Though he’s often selfish, he shares his resources with his significant other; one of the reasons he’s concerned with stability is so he can provide a predictable future for himself or his family.
As a boyfriend or husband, The Conserver is serious with a tendency to be guarded and spend time alone. This requires his partner to be flexible, understanding, and comfortable in their own skin.
You know you're dating a Conserver if he:
- Comes off more serious than other men you dated.
- Tends to need a bit more space than normal.
- Is overly concerned with money, the future or his health.
The ideal girl helps him appreciate the little things in life — the smell of flowers, the feel of rain, a completed crossword puzzle — while supporting his long-term goals.
Above all, she opens herself up to trusting him completely.
He craves intensity, passion, and living in the moment. He’s more likely to plan a skydiving trip than his future.
He's less concerned about money and self-preservation, and more concerned with making an impact.
Women grow frustrated with The Connector because he can be lackadaisical about responsibilities; not entirely, but he’ll put them to the side for a good story.
Still, he’s usually charismatic, social, and not prone to conflict.
As a boyfriend or husband, The Connector relishes in bonding. He wants a relationship that is in sync and places a high value on all types of physical intimacy.
When things don’t work out, he takes them personally and in his worst states can be needy or very insecure in relationships.

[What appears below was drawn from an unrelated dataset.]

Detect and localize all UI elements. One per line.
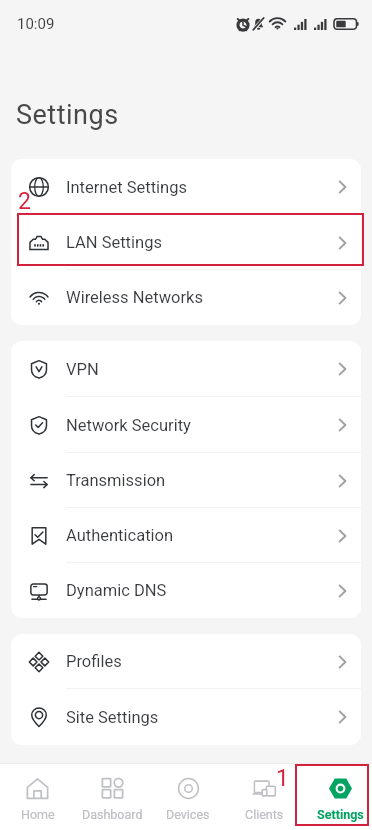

You know you're dating a Connector if he:
- Behaves more in line with traditional gender roles — opens doors, buys flowers, takes off your jacket
- Tends to lean in to connect during conflict, rather than withdraw
- Is adventurous and initiates creating special moments with you
She spends one-on-one time with him and is gentle with his self-esteem. She acknowledges him for both big and little acts and allows him to come first in her life.